15 responses to “Another thieving Barbados estate lawyer

  1. John Da Silva

    Why isn’t this a matter for the police? Surely lawyers are not above the law?

  2. Sing-a-song

    Unless names are given, this story can only be taken as a fictitious tale intended to draw attention to the potential for malfeasance by Bajan attorneys.

  3. ComeHere

    Sadly, this is not the first accusation against the Barbados legal profession with allegations of BLATANT criminal acts. This den of thieves knows that there is no downside to cheating clients, no sanctions coming due to complacent disregard for the timely execution of simple services, or not even a slap on the wrist for outright conflict of interest in violation of attorney/client confidentiality. These offenses are CRIMINAL ACTS. The accused should be put on trial and jailed. At the very least, stripped of their law license(s). What is the difference in stealing money by force with a cutlass or stealing money by duping the uninformed with insider knowledge of our corrupt system? The lack of legal recourse available to those harmed by our money grubbing lawyers’ wrongdoing is well known to the more sophisticated foreign investors who now opt to buy property outside of BIM via offshore stock transactions in the BVIs, thereby depriving Barbados of the attendant stamp duty, taxes, legal fees, central bank filings, etc. When the fox is allowed to guard the hen house, soon there will be no chickens. A bare joke on us all to allow this to happen in the clear light of day, especially to our fellow Bajans! Yard fowl in a robe and wig.

  4. Straight talk

    If we are not even able to make fair comment because of our outdated libel laws and the legal conspiracy which abuses them to stifle fair comment, how about recommending attorneys with whom we have had good, prompt and honest service?
    Besides shaming the omitted, it may provide a valuable point of reference for returning nationals or foreigners, frightened by necessarily anonymous tales of malpractice.
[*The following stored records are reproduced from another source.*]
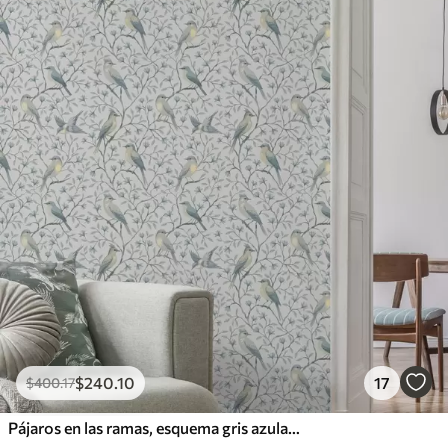
Vinilo Premium
1266
.67
$
760
.00
/m²
$
240
.10
17
$
400
.17
Pájaros en las ramas, esquema gris azulado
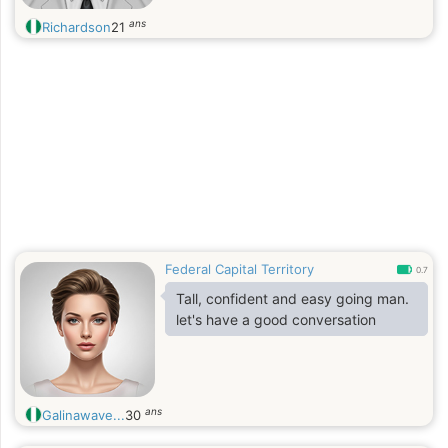
ans
Richardson
21
Federal Capital Territory
0.7
Tall, confident and easy going man.
let's have a good conversation
ans
Galinawave...
30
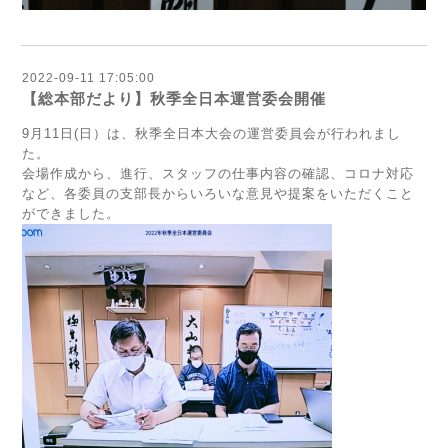
2022-09-11 17:05:00
【総本部だより】秋季全日本運営委会開催
9月11日(日）は、秋季全日本大会の運営委員会が行われまし
た。
会場作成から、進行、スタッフの仕事内容の確認、コロナ対応
など、各委員の支部長からいろいな意見や提案をいただくこと
ができました。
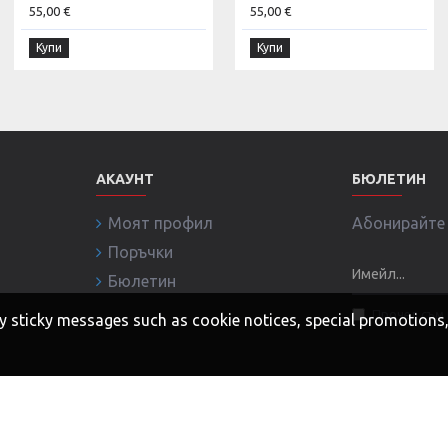
55,00 €
55,00 €
Купи
Купи
АКАУНТ
БЮЛЕТИН
Моят профил
Абонирайте с
Поръчки
Бюлетин
Прочел съм 
 any sticky messages such as cookie notices, special promotion
ни!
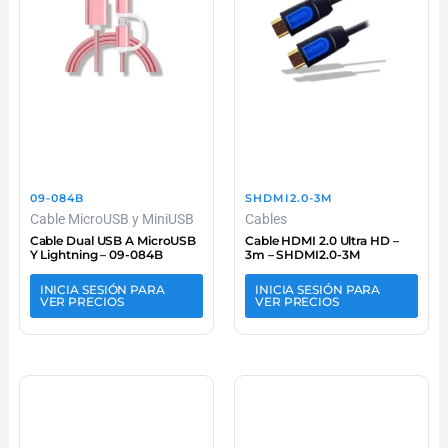
09-084B
SHDMI2.0-3M
Cable MicroUSB y MiniUSB
Cables
Cable Dual USB A MicroUSB
Cable HDMI 2.0 Ultra HD –
Y Lightning – 09-084B
3m – SHDMI2.0-3M
INICIA SESIÓN PARA
INICIA SESIÓN PARA
VER PRECIOS
VER PRECIOS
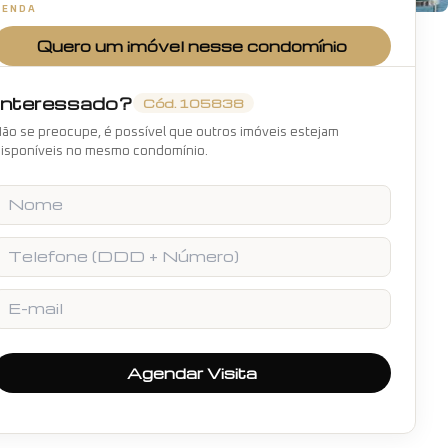
VENDA
+
19
fotos
Quero um imóvel nesse condomínio
Interessado?
Cód.
105838
ão se preocupe, é possível que outros imóveis estejam
isponíveis no mesmo condomínio.
Nome
Telefone
E-mail
Agendar Visita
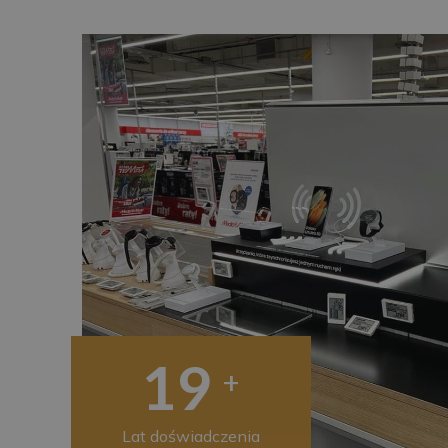
20
+
Lat doświadczenia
    I’ll start the ball rolling with John Hanschell

  5. RRRicky

    I can understand why BFP didn’t publish the names. Sometimes people regret writing letters to the editor and BFP probably wants to be careful. They said the writer gave all contact information and I believe BFP. This story is typical in Barbados.

  6. reality check

    John Da Silva

    surely you jest?

    The Inland Revenue whistleblower has undoubtedly been censored and is afraid for his job for doing the right thing.

    The lawyers can’t and won’t do anything because it consists of a small fraternity of mutual back scratchers many of whom are ethically challenged.
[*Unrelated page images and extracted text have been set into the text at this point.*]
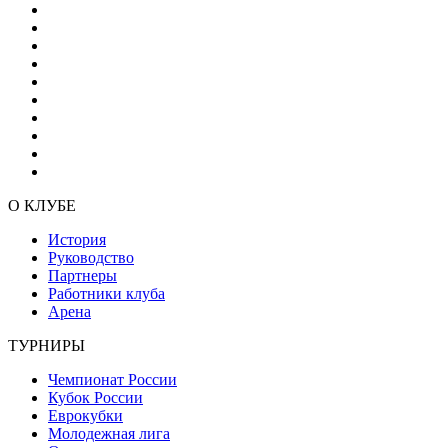
О КЛУБЕ
История
Руководство
Партнеры
Работники клуба
Арена
ТУРНИРЫ
Чемпионат России
Кубок России
Еврокубки
Молодежная лига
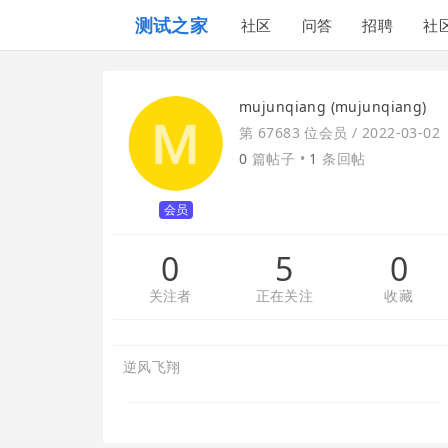
测试之家
社区
问答
招聘
社
mujunqiang (mujunqiang)
第 67683 位会员 /
2022-03-02
0
篇帖子 •
1
条回帖
会员
0
5
0
关注者
正在关注
收藏
逆风飞翔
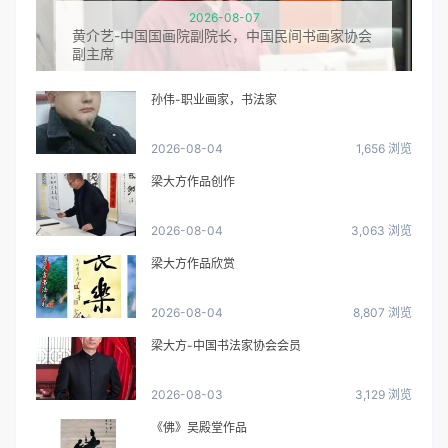
2026-08-07
黄介艺-中国国画院副院长，中国民间书画家协会
副主席
孙伟-职业画家，书法家
2026-08-04
1,656 浏览
梁大方作品创作
2026-08-04
3,063 浏览
梁大方作品欣赏
2026-08-04
8,807 浏览
梁大方-中国书法家协会会员
2026-08-03
3,129 浏览
《佛》吴殿堂作品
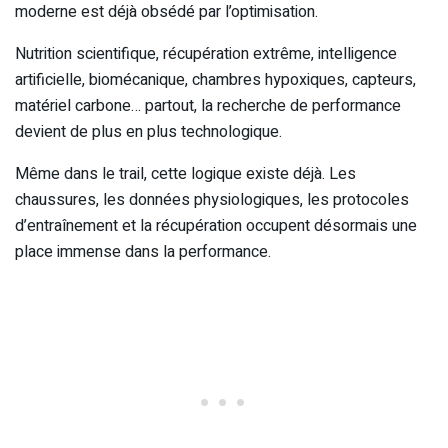
moderne est déjà obsédé par l’optimisation.
Nutrition scientifique, récupération extrême, intelligence
artificielle, biomécanique, chambres hypoxiques, capteurs,
matériel carbone… partout, la recherche de performance
devient de plus en plus technologique.
Même dans le trail, cette logique existe déjà. Les
chaussures, les données physiologiques, les protocoles
d’entraînement et la récupération occupent désormais une
place immense dans la performance.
    ComeHere has summarized the essence of justice in Barbados point on.

    End of story.

  7. Peltdownman

    Going public with this via the blogs is a good start, but you are pushing on an open door. You have to take the matter to the police. Get details of names and numbers of the officers you speak to. If you go nowhere, then go above their heads doing the same thing. Keep a record. If still going nowhere, take it directly to the the Director of Public Prosecutions. Keep a record of the times and dates of every interaction – even better if you can get a recording. If you still get nowhere, take it international. No one will act until they are publicly embarrassed, or until the country is publicly embarrassed. This criminal needs to be put away.

  8. oh my

    Peltdownman no offense but saying take it to the DPP is like saying take it to the corrupt lawyer himself!

  9. Avatar Gurl

    Then go over EVERYBODY head!

    Get as much excrement as possible, then get a fan!

    BLAZE IT TO CNN, BOSS! Everybody international would have to hear FIRST!

    Kidding me? Man let them try to cover up they face after that!

  10. Johnny Postle

    @ John Da Silva

    Your cynicism is showing.

  11. John Da Silva

    Yes it is!!

  12. Lawyers not only steal from deceased estates in Barbados, They also lie to the children of the dead in Australia about their mothers wishes, See www,lawyersorgraverobbers,com

    It is a world wide money making pit for greedy lawyers.